In the meantime, there was plenty of fun to be had and, for a lively, pretty girl like Renie, no lack of young men to help her enjoy it.  Her working life, particularly in wartime, was busy and fulfilling.  She was in no hurry to change it or give it up - until she met my father, Fred.

It was from this background, then, that my pregnant mother went to stay with my grandmother in Dublin.  Like my grandmother, my mother was highly efficient and accustomed to management.  She was more used to giving orders than to taking them.  And of course, Grannie and she had already clashed on a previous occasion over the question of conjugal rights.

My father's brother and sister, Charlie and Florrie, were living at home at this time, which may have helped a little.  Also, next door was a family, the McSwiggans, with whom my mother became very friendly.  At an earlier stage my grandfather had been guardian to the McSwiggan children.  Mother often whiled away time in their house and sometimes Charlie would join them too, for a sherry.  But then the coal scuttle was always kept open so that, in the event of Florrie's coming to find them, they could quickly pop the glasses inside it!

My mother was walking down the then fashionable Grafton Street with Florrie when I eventually declared that I was ready to make an appearance in this world. My poor mother.  What a place to have her waters go.  And my aunt too.  Florrie had been very strictly brought up and she was mortified at such an event happening in public.  She panicked and my mother found herself alone in Grafton Street.  The mishap culminated in a long and difficult birth.  I had to be delivered by forceps and still bear the faint remains of a faded scar close to my right eye.

Mother was ill for months afterwards.  She was taken out to Howth with me and nursed and looked after by Grannie's sister, dear Aunt Maggie.  At the time, however, while Mother was still in the nursing home, Grannie's prime concern was to have me baptised within seven days, as stipulated by the Church.

Mother was too ill to get up, but the family collected me and took me to the church.  Mother wanted me to be called Rhona Lindsay.  Rhona, a Welsh girl, had been one of my mother's best friends.  Lindsay was the name of a doctor who had looked after her and been kind to her on her passage to Ireland.
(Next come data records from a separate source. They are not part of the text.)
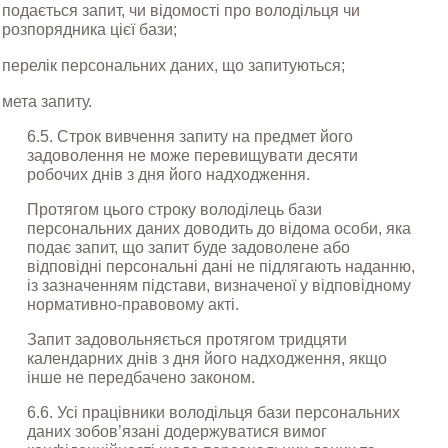
подається запит, чи відомості про володільця чи 
розпорядника цієї бази;
перелік персональних даних, що запитуються;
мета запиту.
6.5. Строк вивчення запиту на предмет його 
задоволення не може перевищувати десяти 
робочих днів з дня його надходження.
Протягом цього строку володілець бази 
персональних даних доводить до відома особи, яка 
подає запит, що запит буде задоволене або 
відповідні персональні дані не підлягають наданню, 
із зазначенням підстави, визначеної у відповідному 
нормативно-правовому акті.
Запит задовольняється протягом тридцяти 
календарних днів з дня його надходження, якщо 
інше не передбачено законом.
6.6. Усі працівники володільця бази персональних 
даних зобов’язані додержуватися вимог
Grannie was outraged.  The mere idea of some probably heathen Welsh name, and even worse, the name of a man who was in no way related to the family!  Obviously, I must have the name Mary in honour of the Mother of God. Apart from that, the proper thing was to give the child the name of a saint, and since I was born on the feast of Pope Saint Pius V...

The Italian 'Pia Maria' sounds charming but heaven help any child burdened with the English version.  Fortunately, Charlie managed to reconcile the opposing factions.  I was christened Rhona Mary Lindsay and have always been grateful that I escaped becoming Pi(o)us Mary.